====== RECORD EXTRACTS

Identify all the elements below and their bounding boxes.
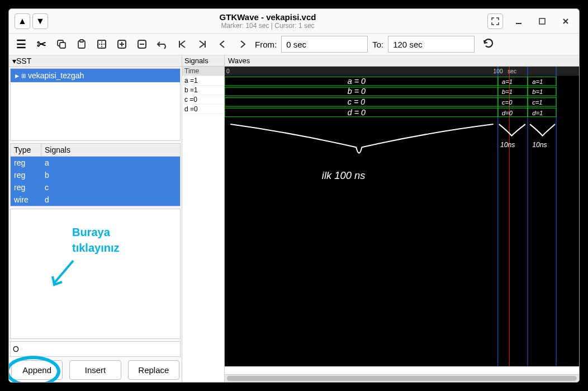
annotation-line2: tıklayınız: [72, 242, 119, 255]
svg-text:b=1: b=1: [502, 88, 513, 95]
svg-text:c=1: c=1: [532, 99, 542, 106]
copy-icon[interactable]: [54, 36, 69, 52]
fullscreen-button[interactable]: [487, 13, 503, 29]
app-subtitle: Marker: 104 sec | Cursor: 1 sec: [48, 22, 487, 30]
col-signals[interactable]: Signals: [41, 144, 180, 156]
zoom-in-icon[interactable]: [114, 36, 130, 52]
table-row[interactable]: regb: [11, 169, 180, 181]
col-type[interactable]: Type: [11, 144, 41, 156]
svg-point-7: [101, 44, 103, 45]
annotation-area: Buraya tıklayınız: [10, 209, 181, 339]
maximize-button[interactable]: [534, 13, 550, 29]
toolbar: ☰ ✂ From: To:: [9, 34, 579, 55]
prev-icon[interactable]: [215, 36, 230, 52]
undo-icon[interactable]: [154, 36, 170, 52]
svg-text:10ns: 10ns: [532, 141, 547, 149]
waves-panel: Waves 0 100 sec: [225, 55, 579, 382]
tree-item[interactable]: ▸ ⊞ vekapisi_tezgah: [11, 69, 180, 82]
go-start-icon[interactable]: [174, 36, 190, 52]
brace-label-main: ilk 100 ns: [322, 169, 366, 181]
append-button[interactable]: Append: [11, 360, 63, 380]
ruler-unit: sec: [508, 68, 516, 74]
sst-tree[interactable]: ▸ ⊞ vekapisi_tezgah: [10, 68, 181, 141]
list-item[interactable]: d =0: [182, 105, 224, 114]
svg-rect-10: [225, 67, 579, 76]
insert-button[interactable]: Insert: [69, 360, 121, 380]
button-row: Append Insert Replace: [9, 358, 182, 382]
wave-label-d0: d = 0: [348, 108, 366, 117]
tree-expand-icon[interactable]: ▸: [15, 71, 19, 80]
wave-label-c0: c = 0: [348, 97, 365, 106]
time-row: Time: [182, 67, 224, 76]
waves-canvas[interactable]: 0 100 sec: [225, 67, 579, 366]
left-panel: ▾SST ▸ ⊞ vekapisi_tezgah Type Signals re…: [9, 55, 182, 382]
to-label: To:: [372, 40, 383, 49]
svg-text:b=1: b=1: [532, 88, 543, 95]
close-button[interactable]: [558, 13, 573, 29]
waves-header: Waves: [225, 55, 579, 67]
cut-icon[interactable]: ✂: [34, 36, 49, 52]
svg-text:a=1: a=1: [532, 78, 543, 85]
titlebar: ▲ ▼ GTKWave - vekapisi.vcd Marker: 104 s…: [9, 9, 579, 34]
sst-header: ▾SST: [9, 55, 182, 67]
svg-text:d=0: d=0: [502, 110, 513, 116]
replace-button[interactable]: Replace: [128, 360, 179, 380]
svg-rect-3: [60, 43, 65, 48]
tree-item-label: vekapisi_tezgah: [28, 71, 84, 80]
svg-text:d=1: d=1: [532, 110, 543, 116]
module-icon: ⊞: [21, 73, 26, 79]
app-title: GTKWave - vekapisi.vcd: [48, 12, 487, 22]
sst-label: SST: [16, 56, 31, 65]
main-area: ▾SST ▸ ⊞ vekapisi_tezgah Type Signals re…: [9, 55, 579, 382]
table-row[interactable]: wired: [11, 194, 180, 206]
next-icon[interactable]: [235, 36, 250, 52]
minimize-button[interactable]: [511, 13, 527, 29]
titlebar-up-button[interactable]: ▲: [15, 13, 30, 29]
zoom-out-icon[interactable]: [134, 36, 150, 52]
wave-label-b0: b = 0: [348, 87, 366, 96]
titlebar-down-button[interactable]: ▼: [32, 13, 48, 29]
arrow-annotation: [50, 260, 78, 290]
app-window: ▲ ▼ GTKWave - vekapisi.vcd Marker: 104 s…: [8, 8, 580, 383]
from-label: From:: [255, 40, 277, 49]
menu-icon[interactable]: ☰: [13, 36, 29, 52]
table-row[interactable]: regc: [11, 181, 180, 194]
from-input[interactable]: [281, 36, 368, 53]
go-end-icon[interactable]: [195, 36, 210, 52]
list-item[interactable]: a =1: [182, 76, 224, 86]
signals-header: Signals: [182, 55, 224, 67]
zoom-fit-icon[interactable]: [94, 36, 110, 52]
h-scrollbar[interactable]: [225, 374, 579, 382]
to-input[interactable]: [388, 36, 475, 53]
list-item[interactable]: c =0: [182, 95, 224, 105]
svg-text:c=0: c=0: [502, 99, 513, 106]
paste-icon[interactable]: [74, 36, 89, 52]
svg-text:a=1: a=1: [502, 78, 513, 85]
reload-icon[interactable]: [479, 37, 498, 52]
wave-label-a0: a = 0: [348, 77, 366, 86]
signals-values-panel: Signals Time a =1 b =1 c =0 d =0: [182, 55, 225, 382]
annotation-line1: Buraya: [72, 226, 110, 239]
svg-rect-5: [80, 40, 83, 42]
ruler-t0: 0: [226, 68, 230, 74]
table-row[interactable]: rega: [11, 157, 180, 169]
svg-rect-1: [539, 18, 545, 24]
list-item[interactable]: b =1: [182, 86, 224, 95]
svg-text:10ns: 10ns: [500, 141, 515, 149]
filter-input[interactable]: [10, 341, 181, 357]
signal-table: Type Signals rega regb regc wired: [10, 143, 181, 206]
signals-list[interactable]: Time a =1 b =1 c =0 d =0: [182, 67, 224, 382]
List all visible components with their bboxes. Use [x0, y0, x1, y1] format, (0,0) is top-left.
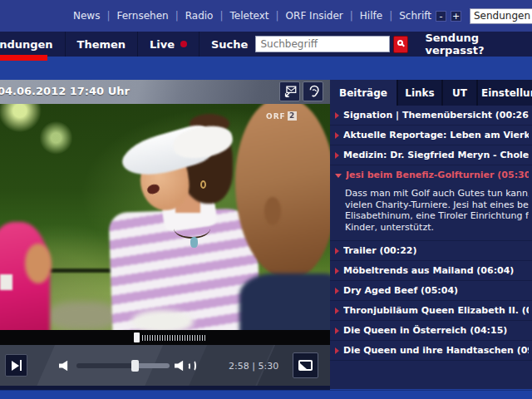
nav-item-live-label: Live: [150, 38, 175, 51]
seek-buffer-indicator: [142, 335, 206, 341]
tab-beitraege[interactable]: Beiträge: [330, 80, 397, 106]
nav-item-sendungen[interactable]: Sendungen: [0, 32, 65, 57]
sendungen-quickselect-input[interactable]: [470, 8, 532, 24]
chevron-right-icon: [335, 308, 339, 314]
scene-woman-pendant: [190, 237, 198, 248]
segment-label: Thronjubiläum Queen Elizabeth II. (04: [343, 305, 529, 316]
description-line: Dass man mit Golf auch Gutes tun kann, b…: [345, 188, 529, 200]
envelope-share-icon: [283, 84, 298, 99]
description-line: Elisabethinum, eine Tiroler Einrichtung …: [345, 210, 529, 222]
skip-next-icon: [12, 361, 19, 371]
live-indicator-dot-icon: [180, 41, 187, 47]
segment-item[interactable]: Die Queen und ihre Handtaschen (09:5: [330, 341, 532, 361]
skip-next-icon-bar: [20, 360, 22, 371]
toplink-news[interactable]: News: [73, 10, 100, 22]
channel-watermark: ORF 2: [266, 111, 297, 121]
scene-person-left-arm: [25, 244, 52, 283]
sidebar-tabs: Beiträge Links UT Einstellungen: [330, 80, 532, 106]
segment-item[interactable]: Trailer (00:22): [330, 241, 532, 261]
chevron-right-icon: [335, 132, 339, 139]
chevron-right-icon: [335, 248, 339, 254]
segment-label: Trailer (00:22): [343, 245, 416, 256]
audio-description-button[interactable]: [303, 81, 323, 101]
segment-item[interactable]: Thronjubiläum Queen Elizabeth II. (04: [330, 301, 532, 321]
ear-icon: [306, 84, 321, 99]
toplink-orf-insider[interactable]: ORF Insider: [286, 10, 343, 22]
volume-handle[interactable]: [131, 360, 139, 372]
watermark-orf-text: ORF: [266, 112, 286, 121]
toplink-hilfe[interactable]: Hilfe: [360, 10, 382, 22]
active-nav-underline: [0, 55, 47, 61]
segment-item-active[interactable]: Jesi beim Benefiz-Golfturnier (05:30): [330, 165, 532, 185]
speaker-waves-icon: [175, 360, 196, 372]
scene-woman-necklace: [174, 219, 210, 239]
share-button[interactable]: [279, 81, 300, 101]
magnifier-icon: [397, 40, 403, 46]
current-time: 2:58: [229, 361, 249, 372]
page-bottom-strip: [0, 390, 532, 399]
sendung-verpasst-link[interactable]: Sendung verpasst?: [425, 32, 532, 57]
nav-divider: [199, 32, 200, 57]
segment-item[interactable]: Dry Aged Beef (05:04): [330, 281, 532, 301]
segment-item[interactable]: Aktuelle Reportage: Leben am Vierkant: [330, 126, 532, 145]
description-line: Kinder, unterstützt.: [345, 222, 529, 234]
scene-woman-glove: [131, 310, 194, 330]
font-size-decrease-button[interactable]: -: [436, 11, 446, 22]
toplink-separator: |: [350, 10, 353, 22]
search-label: Suche: [211, 38, 248, 51]
segment-item[interactable]: Signation | Themenübersicht (00:26): [330, 106, 532, 126]
segment-label: Dry Aged Beef (05:04): [343, 285, 458, 296]
total-duration: 5:30: [258, 361, 278, 372]
schrift-label: Schrift: [399, 10, 431, 22]
toplink-radio[interactable]: Radio: [185, 10, 214, 22]
scene-person-left-badge: [0, 274, 12, 290]
main-navbar: Sendungen Themen Live Suche Sendung verp…: [0, 32, 532, 57]
time-display: 2:58 | 5:30: [229, 361, 278, 372]
segment-label: Die Queen und ihre Handtaschen (09:5: [343, 345, 529, 356]
nav-item-live[interactable]: Live: [138, 32, 199, 57]
segment-label: Aktuelle Reportage: Leben am Vierkant: [343, 130, 529, 140]
toplink-separator: |: [175, 10, 179, 22]
volume-slider[interactable]: [76, 363, 170, 368]
tab-links[interactable]: Links: [398, 80, 441, 106]
toplink-separator: |: [389, 10, 392, 22]
orf-tvthek-page: News | Fernsehen | Radio | Teletext | OR…: [0, 0, 532, 399]
segment-item[interactable]: Möbeltrends aus Mailand (06:04): [330, 261, 532, 281]
nav-item-themen[interactable]: Themen: [66, 32, 138, 57]
segment-label: Medizin: Dr. Siegfried Meryn - Cholester…: [343, 150, 529, 160]
chevron-right-icon: [335, 152, 339, 159]
scene-path: [48, 302, 119, 330]
font-size-increase-button[interactable]: +: [451, 11, 461, 22]
watermark-channel-number: 2: [288, 111, 297, 121]
toplink-teletext[interactable]: Teletext: [229, 10, 268, 22]
search-button[interactable]: [393, 36, 408, 53]
chevron-right-icon: [335, 288, 339, 294]
segments-sidebar: Beiträge Links UT Einstellungen Signatio…: [330, 80, 532, 389]
tab-ut[interactable]: UT: [443, 80, 476, 106]
top-utility-bar: News | Fernsehen | Radio | Teletext | OR…: [0, 0, 532, 32]
chevron-right-icon: [335, 268, 339, 274]
search-input[interactable]: [255, 36, 390, 52]
chevron-right-icon: [335, 347, 339, 354]
video-frame[interactable]: ORF 2: [0, 104, 330, 330]
seek-handle[interactable]: [134, 332, 140, 342]
fullscreen-icon: [298, 360, 313, 371]
broadcast-datetime: 04.06.2012 17:40 Uhr: [0, 85, 130, 97]
sound-wave-large: [190, 360, 196, 372]
segment-item[interactable]: Die Queen in Österreich (04:15): [330, 321, 532, 341]
volume-fill: [135, 363, 170, 368]
toplink-separator: |: [106, 10, 110, 22]
toplink-fernsehen[interactable]: Fernsehen: [116, 10, 168, 22]
segment-item[interactable]: Medizin: Dr. Siegfried Meryn - Cholester…: [330, 145, 532, 165]
seek-bar[interactable]: [0, 330, 330, 345]
speaker-cone: [175, 360, 185, 372]
segment-description: Dass man mit Golf auch Gutes tun kann, b…: [330, 185, 532, 241]
skip-next-button[interactable]: [5, 354, 27, 377]
tab-einstellungen[interactable]: Einstellungen: [478, 80, 532, 106]
fullscreen-button[interactable]: [293, 352, 318, 378]
chevron-right-icon: [335, 112, 339, 119]
player-control-bar: 2:58 | 5:30: [0, 345, 330, 387]
scene-man-ear: [264, 197, 281, 225]
chevron-right-icon: [335, 328, 339, 334]
description-line: vielen Charity-Turniere. Jesi hat eines …: [345, 200, 529, 211]
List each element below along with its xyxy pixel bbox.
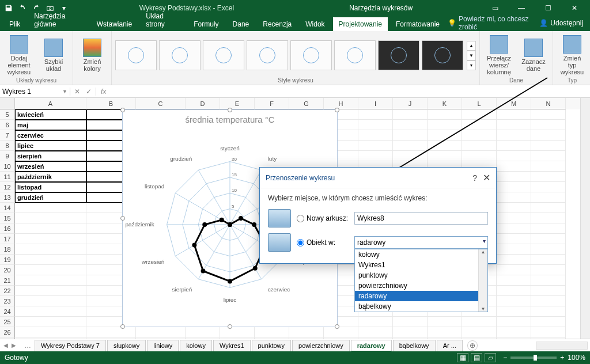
cell[interactable] (497, 306, 531, 317)
row-header[interactable]: 5 (0, 109, 15, 120)
cell[interactable] (393, 109, 428, 120)
sheet-tab[interactable]: Ar ... (437, 340, 463, 352)
name-box-input[interactable] (2, 88, 62, 96)
cell[interactable]: czerwiec (15, 130, 86, 141)
cell[interactable] (136, 327, 186, 338)
row-header[interactable]: 25 (0, 317, 15, 327)
close-icon[interactable]: ✕ (561, 0, 588, 16)
sheet-tabs-overflow[interactable]: … (22, 342, 33, 350)
cell[interactable] (15, 286, 86, 296)
cell[interactable] (531, 192, 566, 203)
cell[interactable] (220, 327, 255, 338)
cell[interactable] (462, 120, 497, 130)
cell[interactable] (531, 120, 566, 130)
zoom-in-icon[interactable]: + (560, 354, 564, 362)
cell[interactable] (428, 120, 462, 130)
change-colors-button[interactable]: Zmieńkolory (77, 37, 108, 73)
row-header[interactable]: 23 (0, 296, 15, 306)
cell[interactable] (393, 317, 428, 327)
column-header[interactable]: N (531, 98, 566, 109)
cell[interactable] (15, 234, 86, 244)
cell[interactable] (136, 338, 186, 339)
chart-style-item[interactable] (159, 40, 201, 70)
cell[interactable]: kwiecień (15, 109, 86, 120)
cell[interactable] (497, 244, 531, 255)
cell[interactable] (497, 317, 531, 327)
cell[interactable] (497, 286, 531, 296)
cell[interactable] (497, 296, 531, 306)
cell[interactable] (393, 151, 428, 161)
cell[interactable] (358, 130, 393, 141)
cell[interactable] (497, 130, 531, 141)
chart-style-item[interactable] (422, 40, 463, 70)
chart-style-item[interactable] (378, 40, 419, 70)
row-header[interactable]: 26 (0, 327, 15, 338)
row-header[interactable]: 6 (0, 120, 15, 130)
dropdown-item[interactable]: Wykres1 (355, 260, 487, 270)
cell[interactable] (15, 244, 86, 255)
cell[interactable] (186, 327, 220, 338)
cell[interactable] (15, 223, 86, 234)
cell[interactable] (15, 327, 86, 338)
save-icon[interactable] (2, 2, 15, 14)
cell[interactable] (428, 327, 462, 338)
cell[interactable] (462, 151, 497, 161)
column-header[interactable]: I (358, 98, 393, 109)
cell[interactable] (358, 120, 393, 130)
sheet-tab[interactable]: Wykres1 (213, 340, 251, 352)
cell[interactable] (497, 109, 531, 120)
tab-page-layout[interactable]: Układ strony (140, 9, 186, 31)
tab-formulas[interactable]: Formuły (188, 17, 224, 31)
chart-style-item[interactable] (203, 40, 244, 70)
name-box[interactable]: ▼ (0, 88, 70, 96)
cell[interactable]: grudzień (15, 192, 86, 203)
radio-new-sheet-input[interactable] (297, 215, 304, 222)
chart-style-item[interactable] (247, 40, 288, 70)
cell[interactable] (393, 130, 428, 141)
resize-handle[interactable] (120, 108, 125, 112)
cell[interactable] (497, 327, 531, 338)
cell[interactable] (497, 120, 531, 130)
zoom-out-icon[interactable]: − (503, 354, 507, 362)
row-header[interactable]: 27 (0, 338, 15, 339)
page-layout-icon[interactable]: ▤ (471, 353, 482, 362)
dialog-close-icon[interactable]: ✕ (483, 172, 490, 183)
chart-style-item[interactable] (115, 40, 157, 70)
tab-home[interactable]: Narzędzia główne (28, 9, 88, 31)
cell[interactable] (428, 317, 462, 327)
cell[interactable] (531, 244, 566, 255)
switch-row-column-button[interactable]: Przełącz wiersz/kolumnę (483, 34, 515, 77)
cell[interactable] (393, 327, 428, 338)
formula-input[interactable] (111, 88, 590, 96)
select-data-button[interactable]: Zaznaczdane (518, 37, 549, 73)
cell[interactable] (15, 255, 86, 265)
cell[interactable] (531, 286, 566, 296)
cell[interactable] (15, 213, 86, 223)
cell[interactable] (531, 327, 566, 338)
cell[interactable]: sierpień (15, 151, 86, 161)
cell[interactable] (289, 338, 324, 339)
cell[interactable] (324, 338, 358, 339)
cell[interactable] (15, 317, 86, 327)
cell[interactable]: listopad (15, 182, 86, 192)
row-header[interactable]: 13 (0, 192, 15, 203)
cell[interactable] (462, 317, 497, 327)
cell[interactable] (428, 338, 462, 339)
cell[interactable]: październik (15, 172, 86, 182)
row-header[interactable]: 22 (0, 286, 15, 296)
cell[interactable] (497, 192, 531, 203)
cell[interactable] (358, 338, 393, 339)
tab-review[interactable]: Recenzja (257, 17, 297, 31)
normal-view-icon[interactable]: ▦ (457, 353, 468, 362)
cell[interactable] (86, 338, 136, 339)
cell[interactable] (531, 130, 566, 141)
page-break-icon[interactable]: ▱ (485, 353, 496, 362)
cell[interactable]: wrzesień (15, 161, 86, 172)
row-header[interactable]: 10 (0, 161, 15, 172)
chart-style-item[interactable] (290, 40, 332, 70)
sheet-nav-next-icon[interactable]: ▶ (10, 342, 17, 348)
sheet-tab[interactable]: radarowy (351, 340, 392, 352)
row-header[interactable]: 11 (0, 172, 15, 182)
cell[interactable] (531, 151, 566, 161)
column-header[interactable]: M (497, 98, 531, 109)
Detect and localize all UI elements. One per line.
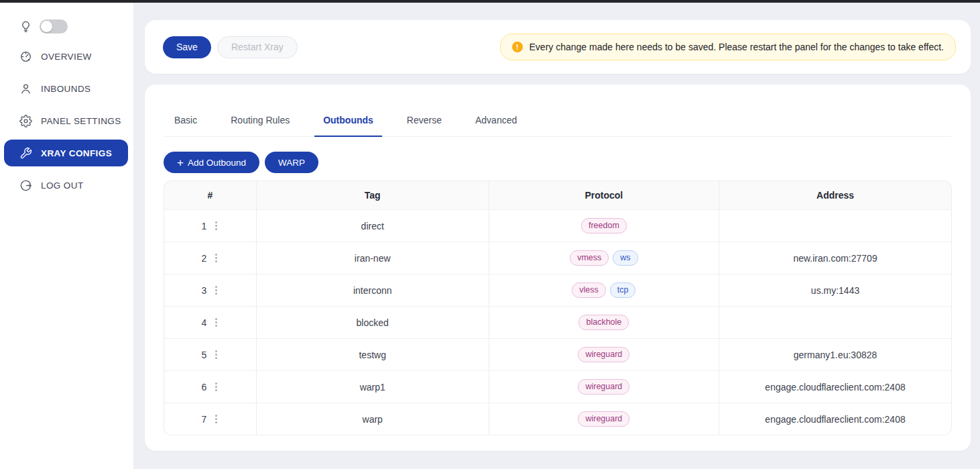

============

▶ PROBLEM REQUIREMENTS:
Each line above that contains the word "Buraya" should be copied.

▶ RESPONSE:
annotation-area: Buraya tıklayınız: [10, 209, 181, 339]
annotation-line1: Buraya: [72, 226, 110, 239]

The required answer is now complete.